Then we count lakes with a shared ice cap/glacier margin from each inventory, splitting counts by region.

[37]:

# Create empty lists for region counts
b=['NW', 'NO', 'NE', 'CE', 'SE', 'SW', 'CW']
ic_nw=[]
ic_no=[]
ic_ne=[]
ic_ce=[]
ic_se=[]
ic_sw=[]
ic_cw=[]
ice_cap_abun = [ic_nw, ic_no, ic_ne, ic_ce, ic_se, ic_sw, ic_cw]

# Iterate through geodataframes
for g in gdfs:

    # Filter by margin type
    icecap = g[g['margin'] == 'ICE_CAP']

    # Append regional lake counts
    for i in range(len(b)):
        ice_cap_abun[i].append(icecap['region'].value_counts()[b[i]])

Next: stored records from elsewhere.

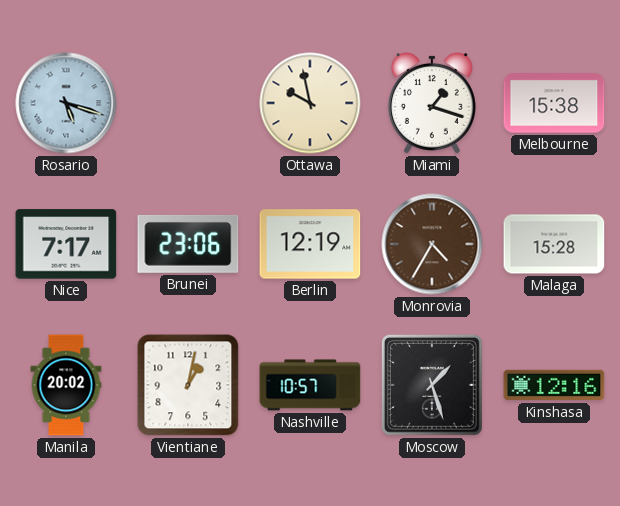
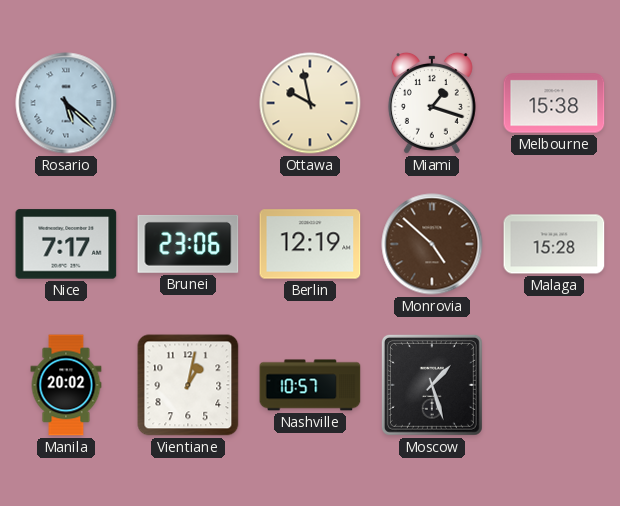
Rosario: 5:18 -> 5:22
Monrovia: 4:35 -> 4:52
Kinshasa: 12:16 -> none
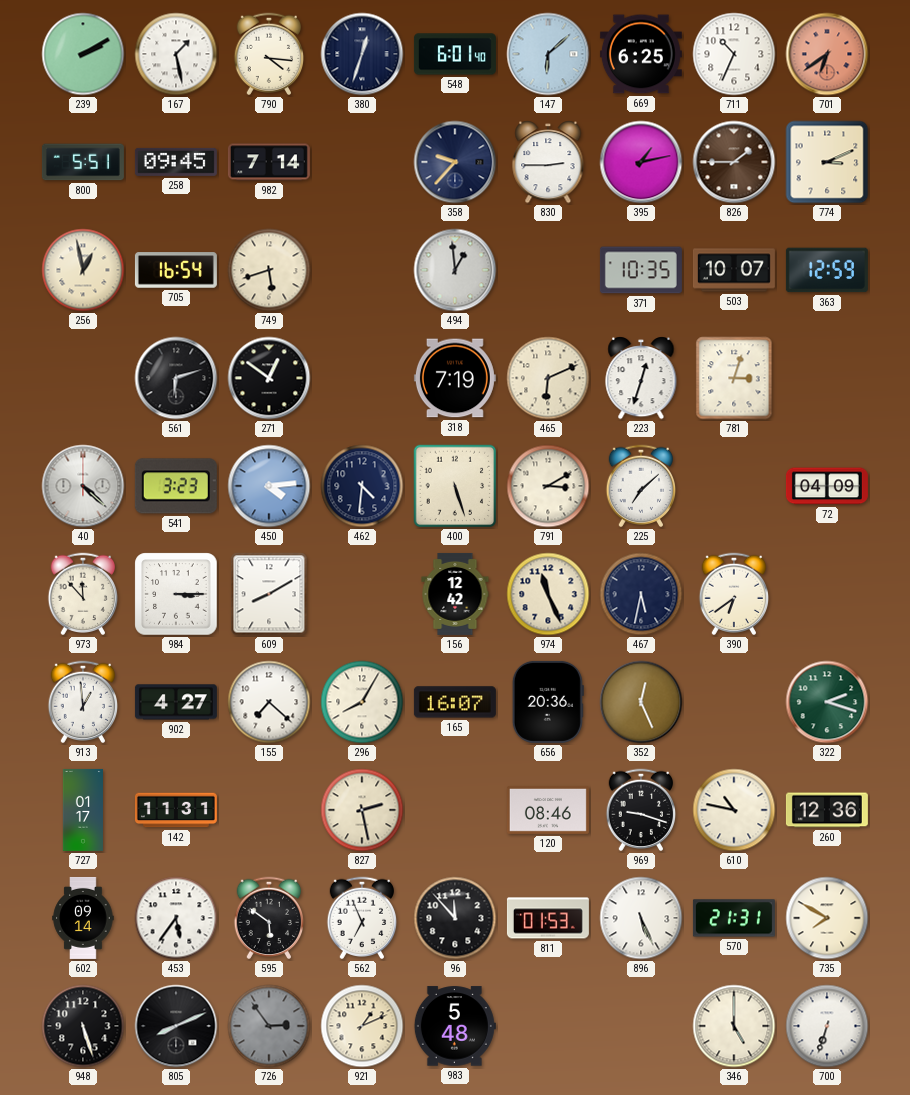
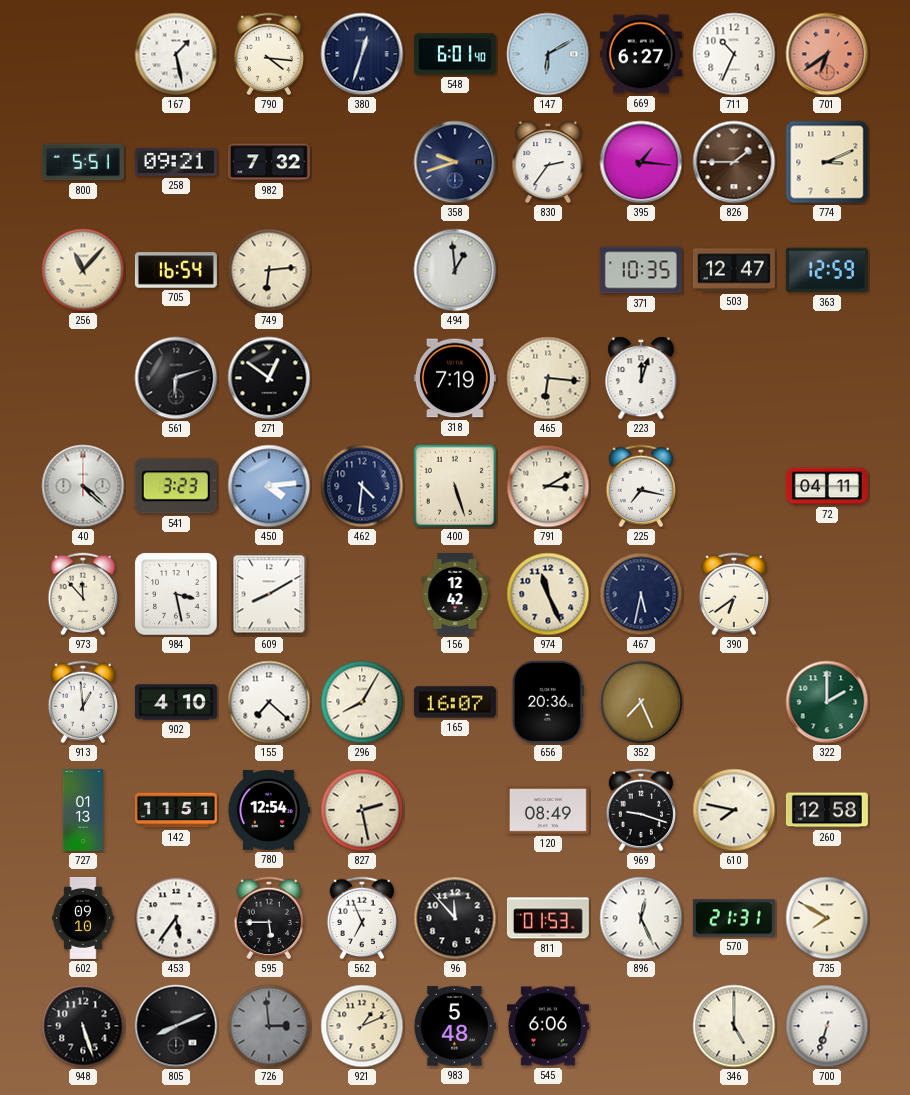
239: 2:10 -> none
147: 6:08 -> 6:10
669: 6:25 -> 6:27
258: 09:45 -> 09:21
982: 7:14 -> 7:32
358: 9:37 -> 9:42
830: 2:45 -> 2:36
395: 1:13 -> 1:16
256: 12:58 -> 11:07
749: 5:42 -> 6:14
503: 10:07 -> 12:47
465: 6:11 -> 6:16
223: 12:33 -> 12:03
781: 3:03 -> none
225: 7:08 -> 7:17
72: 04:09 -> 04:11
984: 3:15 -> 3:28
902: 4:27 -> 4:10
352: 12:26 -> 7:26
322: 2:18 -> 2:00
727: 01:17 -> 01:13
142: 11:31 -> 11:51
780: none -> 12:54
120: 08:46 -> 08:49
610: 10:47 -> 7:47
260: 12:36 -> 12:58
602: 09:14 -> 09:10
595: 5:51 -> 5:45
896: 5:26 -> 12:26
726: 2:54 -> 2:59
545: none -> 6:06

We can then plot all of our lake counts as a stacked bar plot.

[38]:

# Define plotting attributes
years=list(range(2016,2024,1))
col=['#045275', '#089099', '#7CCBA2', '#FCDE9C', '#F0746E', '#DC3977', '#7C1D6F']
bottom=np.zeros(8)

# Prime plotting area
fig, ax = plt.subplots(1, figsize=(10,5))

# Plot lake counts as stacked bar plots
for i in range(len(ice_cap_abun)):
    p = ax.bar(years, ice_cap_abun[i], 0.5, color=col[i], label=b[i], bottom=bottom)
    bottom += ice_cap_abun[i]
    ax.bar_label(p, label_type='center', fontsize=8)

# Add legend
ax.legend(bbox_to_anchor=(1.01,0.7))

# Change plotting aesthetics
ax.set_axisbelow(True)
ax.yaxis.grid(color='gray', linestyle='dashed', linewidth=0.5)
ax.set_facecolor("#f2f2f2")

# Add title
props = dict(boxstyle='round', facecolor='#6CB0D6', alpha=0.3)
ax.text(0.01, 1.05, 'Periphery ice caps/glaciers lake abundance change',
         fontsize=14, horizontalalignment='left', bbox=props, transform=ax.transAxes)

# Add axis labels
ax.set_xlabel('Year', fontsize=14)
ax.set_ylabel('Lake abundance', fontsize=14)

# Show plot
plt.show()

../_images/tutorials_dataset_tutorial_21_0.png

[ ]: